- _Your goal_
Exactly the lines below from the line with "LADIES NIGHT" through the line with "記載(小) ※お礼動画のSNS投稿はご遠慮ください。 ※お礼動画でのお" must make up the answer, both ends included and pictures left out.

- _Data provided_
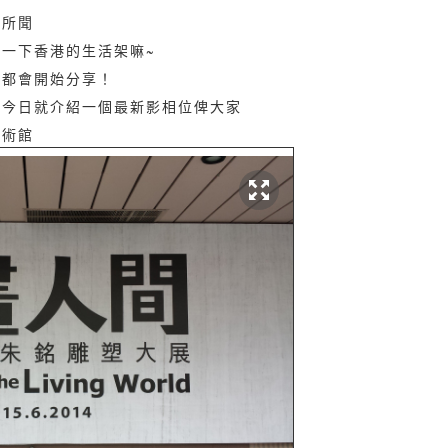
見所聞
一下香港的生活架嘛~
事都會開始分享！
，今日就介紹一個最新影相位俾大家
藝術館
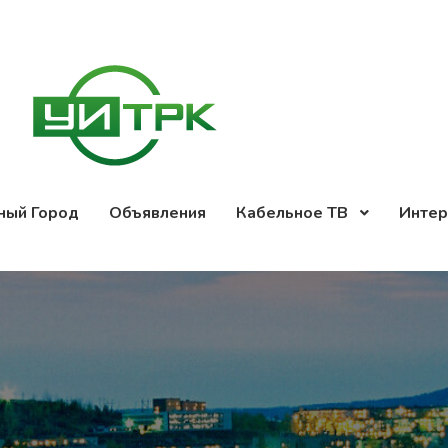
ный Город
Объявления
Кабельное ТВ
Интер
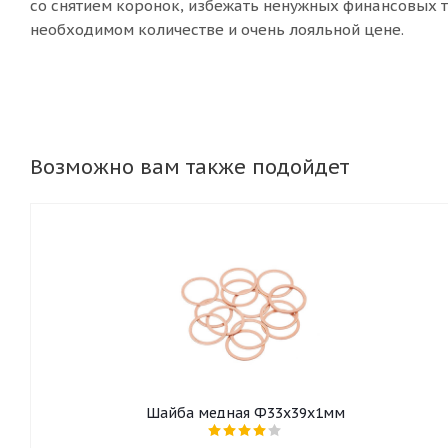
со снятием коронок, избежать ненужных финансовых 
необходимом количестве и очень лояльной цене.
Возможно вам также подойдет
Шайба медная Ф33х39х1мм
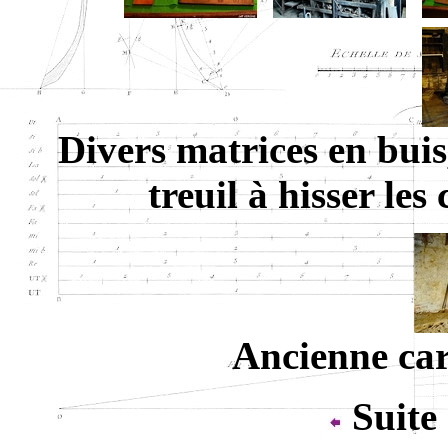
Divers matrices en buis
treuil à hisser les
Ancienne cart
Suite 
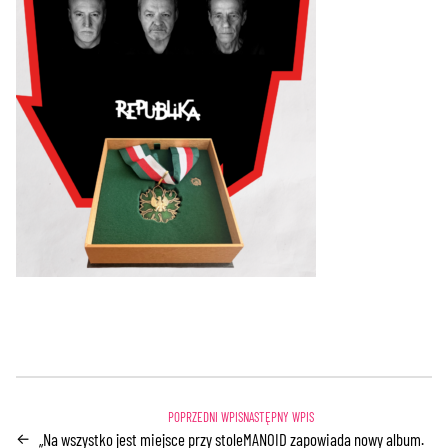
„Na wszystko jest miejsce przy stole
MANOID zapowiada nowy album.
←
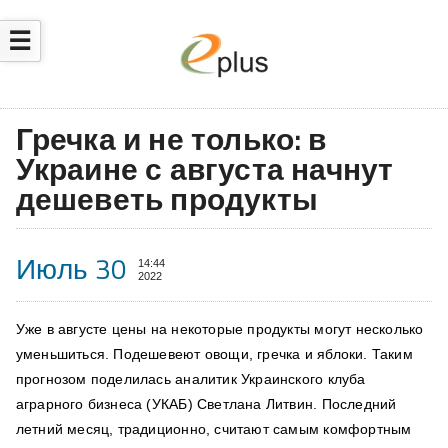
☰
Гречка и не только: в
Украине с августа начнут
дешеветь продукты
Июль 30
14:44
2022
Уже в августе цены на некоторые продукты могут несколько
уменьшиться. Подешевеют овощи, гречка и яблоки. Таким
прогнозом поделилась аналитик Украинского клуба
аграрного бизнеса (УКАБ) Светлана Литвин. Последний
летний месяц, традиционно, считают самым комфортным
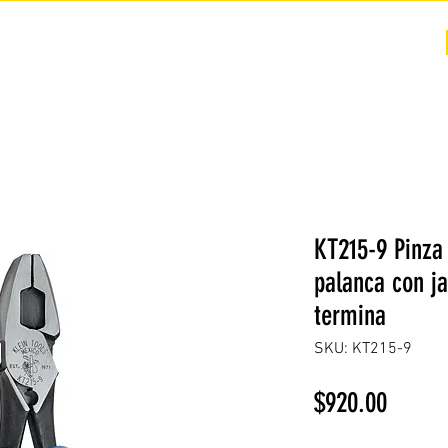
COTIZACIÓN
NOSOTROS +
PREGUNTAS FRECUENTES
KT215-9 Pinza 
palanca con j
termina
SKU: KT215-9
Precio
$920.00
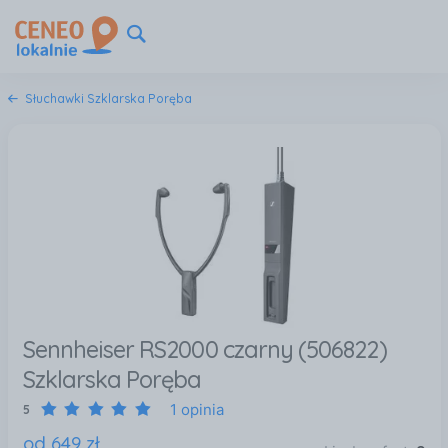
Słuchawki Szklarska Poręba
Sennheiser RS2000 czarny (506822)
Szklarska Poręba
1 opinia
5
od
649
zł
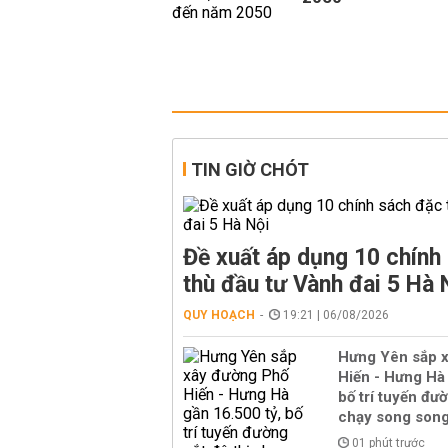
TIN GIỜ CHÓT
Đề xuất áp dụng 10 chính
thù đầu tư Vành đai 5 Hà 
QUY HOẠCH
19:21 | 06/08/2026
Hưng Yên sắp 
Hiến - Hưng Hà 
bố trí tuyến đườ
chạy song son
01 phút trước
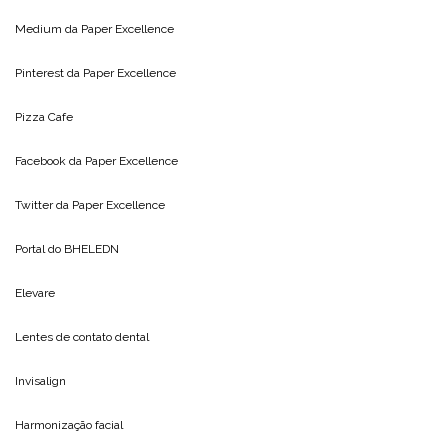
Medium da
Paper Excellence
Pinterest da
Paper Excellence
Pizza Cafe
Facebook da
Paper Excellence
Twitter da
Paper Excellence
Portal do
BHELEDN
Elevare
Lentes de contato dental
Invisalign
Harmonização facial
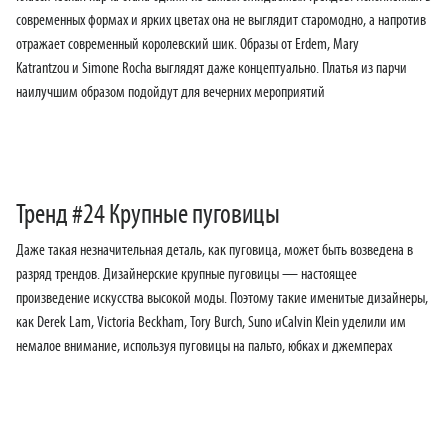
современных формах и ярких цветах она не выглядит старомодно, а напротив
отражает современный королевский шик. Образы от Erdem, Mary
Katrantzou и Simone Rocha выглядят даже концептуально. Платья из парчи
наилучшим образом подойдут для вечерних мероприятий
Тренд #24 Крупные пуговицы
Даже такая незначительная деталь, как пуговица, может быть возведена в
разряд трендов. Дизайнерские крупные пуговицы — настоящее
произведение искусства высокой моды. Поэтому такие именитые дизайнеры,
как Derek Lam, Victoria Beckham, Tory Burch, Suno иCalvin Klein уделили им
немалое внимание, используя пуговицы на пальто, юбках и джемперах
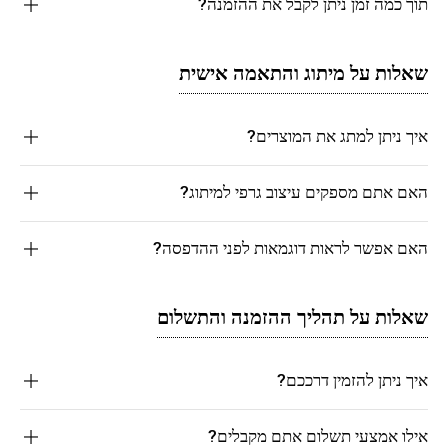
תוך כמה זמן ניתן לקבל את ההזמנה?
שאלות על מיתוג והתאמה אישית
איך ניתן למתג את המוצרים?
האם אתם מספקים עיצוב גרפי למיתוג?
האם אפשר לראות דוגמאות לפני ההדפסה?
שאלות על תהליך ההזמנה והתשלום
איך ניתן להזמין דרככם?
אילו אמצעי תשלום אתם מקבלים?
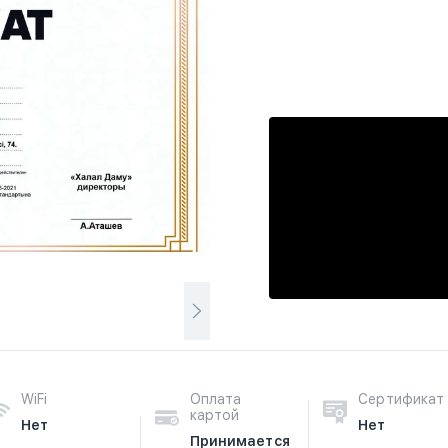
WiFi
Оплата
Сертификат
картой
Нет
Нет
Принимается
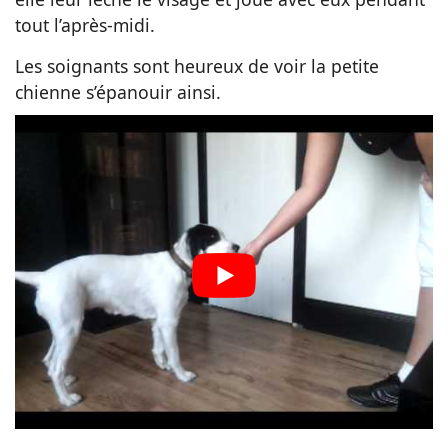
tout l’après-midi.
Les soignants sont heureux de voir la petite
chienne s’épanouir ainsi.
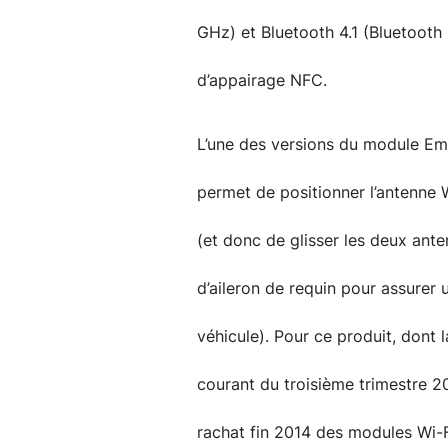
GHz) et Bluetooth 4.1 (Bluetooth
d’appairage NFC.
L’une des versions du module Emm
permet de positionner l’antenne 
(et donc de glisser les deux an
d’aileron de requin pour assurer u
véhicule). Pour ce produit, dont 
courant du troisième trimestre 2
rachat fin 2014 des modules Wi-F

---

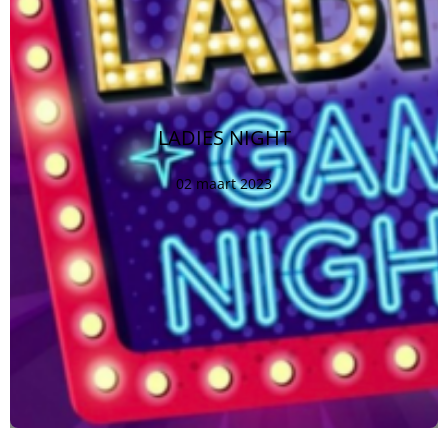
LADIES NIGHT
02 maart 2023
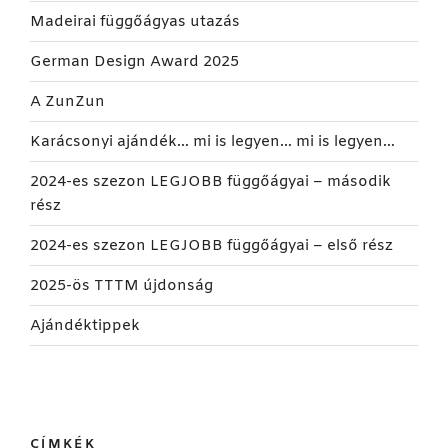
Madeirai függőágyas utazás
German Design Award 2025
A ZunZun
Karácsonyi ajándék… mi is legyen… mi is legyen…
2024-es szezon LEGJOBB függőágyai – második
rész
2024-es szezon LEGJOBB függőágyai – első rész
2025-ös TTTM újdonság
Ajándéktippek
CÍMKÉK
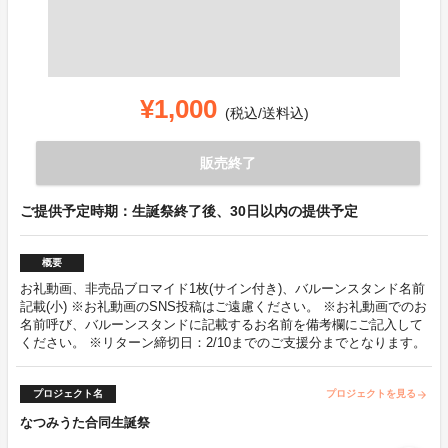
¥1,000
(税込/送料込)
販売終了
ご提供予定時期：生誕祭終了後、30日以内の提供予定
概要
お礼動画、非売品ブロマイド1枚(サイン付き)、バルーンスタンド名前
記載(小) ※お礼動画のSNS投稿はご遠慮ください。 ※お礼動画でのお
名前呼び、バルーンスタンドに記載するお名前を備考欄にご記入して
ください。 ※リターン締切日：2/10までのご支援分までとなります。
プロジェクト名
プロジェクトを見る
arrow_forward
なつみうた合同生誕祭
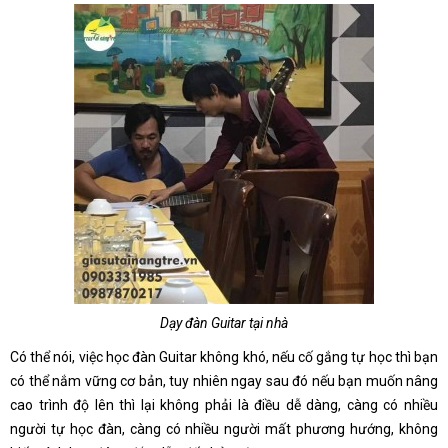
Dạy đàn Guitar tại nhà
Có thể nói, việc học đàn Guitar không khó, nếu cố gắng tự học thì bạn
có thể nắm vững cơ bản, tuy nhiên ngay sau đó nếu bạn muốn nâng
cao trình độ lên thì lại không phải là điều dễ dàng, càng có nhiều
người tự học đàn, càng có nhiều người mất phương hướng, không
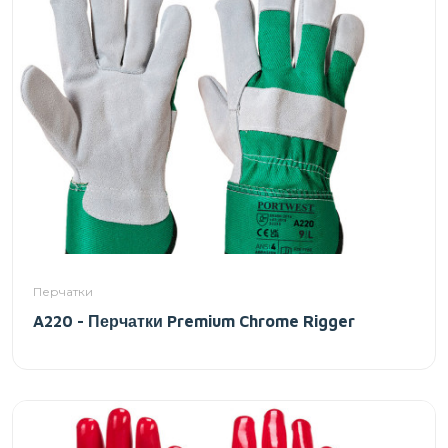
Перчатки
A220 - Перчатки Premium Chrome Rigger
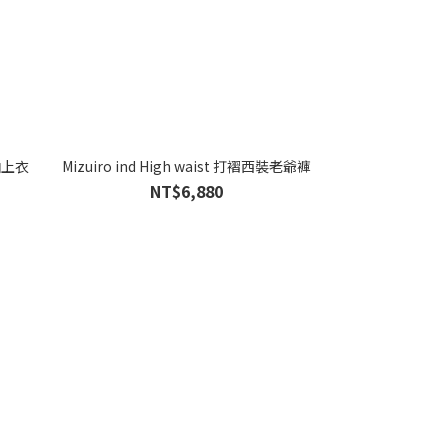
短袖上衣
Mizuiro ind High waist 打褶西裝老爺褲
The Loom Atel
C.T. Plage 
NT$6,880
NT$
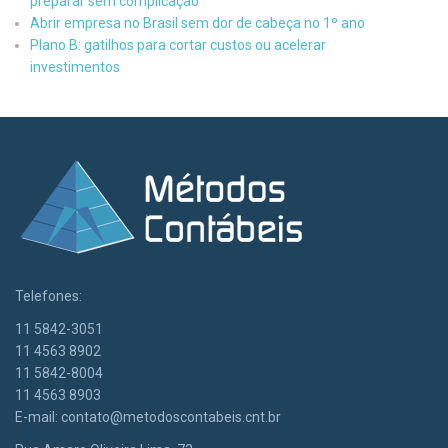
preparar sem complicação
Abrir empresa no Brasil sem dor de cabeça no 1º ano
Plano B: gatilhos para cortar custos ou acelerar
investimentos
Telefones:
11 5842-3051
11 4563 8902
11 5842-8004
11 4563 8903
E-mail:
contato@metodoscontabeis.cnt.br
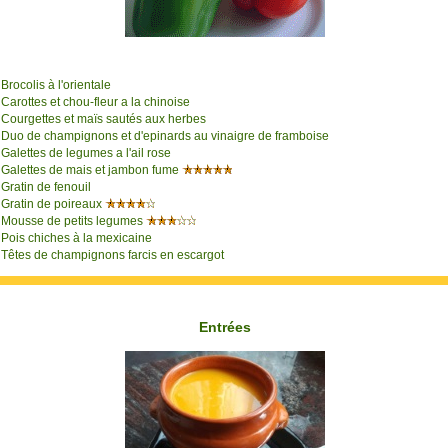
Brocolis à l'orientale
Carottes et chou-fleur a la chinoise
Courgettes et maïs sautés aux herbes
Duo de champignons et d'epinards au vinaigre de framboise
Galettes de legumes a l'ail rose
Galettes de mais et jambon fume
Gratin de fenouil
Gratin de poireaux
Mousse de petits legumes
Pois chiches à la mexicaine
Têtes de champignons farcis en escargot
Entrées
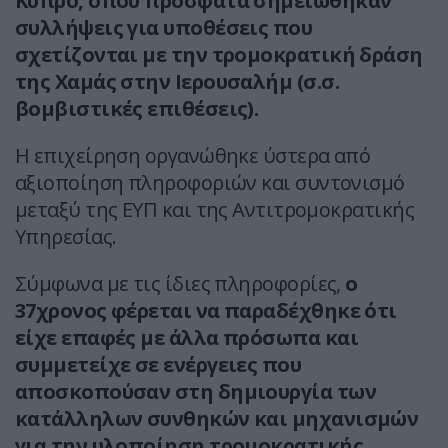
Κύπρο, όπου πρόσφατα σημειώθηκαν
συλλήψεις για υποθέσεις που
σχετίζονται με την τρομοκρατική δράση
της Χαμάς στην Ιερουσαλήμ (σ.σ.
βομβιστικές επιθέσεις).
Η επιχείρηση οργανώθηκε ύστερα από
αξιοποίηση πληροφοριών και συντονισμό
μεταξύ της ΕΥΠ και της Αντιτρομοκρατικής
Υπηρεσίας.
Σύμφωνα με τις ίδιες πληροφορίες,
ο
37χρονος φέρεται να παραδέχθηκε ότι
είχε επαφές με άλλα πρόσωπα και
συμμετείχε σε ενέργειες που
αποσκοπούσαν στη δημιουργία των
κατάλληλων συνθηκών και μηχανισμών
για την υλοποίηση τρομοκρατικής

...

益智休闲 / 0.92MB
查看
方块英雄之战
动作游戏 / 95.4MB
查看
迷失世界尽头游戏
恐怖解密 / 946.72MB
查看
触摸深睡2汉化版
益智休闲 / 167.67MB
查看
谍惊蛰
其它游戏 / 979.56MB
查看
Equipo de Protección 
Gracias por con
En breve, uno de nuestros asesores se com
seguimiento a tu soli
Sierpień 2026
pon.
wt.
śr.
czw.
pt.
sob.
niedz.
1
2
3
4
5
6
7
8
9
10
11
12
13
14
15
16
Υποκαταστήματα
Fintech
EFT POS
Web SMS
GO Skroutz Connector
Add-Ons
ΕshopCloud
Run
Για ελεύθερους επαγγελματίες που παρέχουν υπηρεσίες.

- _Problem solution_
LADIES NIGHT
02 maart 2023
Madeirai függőágyas utazás
German Design Award 2025
A ZunZun
Karácsonyi ajándék… mi is legyen… mi is legyen…
2024-es szezon LEGJOBB függőágyai – második
rész
2024-es szezon LEGJOBB függőágyai – első rész
2025-ös TTTM újdonság
Ajándéktippek
CÍMKÉK
¥1,000
(税込/送料込)
販売終了
ご提供予定時期：生誕祭終了後、30日以内の提供予定
概要
お礼動画、非売品ブロマイド1枚(サイン付き)、バルーンスタンド名前
記載(小) ※お礼動画のSNS投稿はご遠慮ください。 ※お礼動画でのお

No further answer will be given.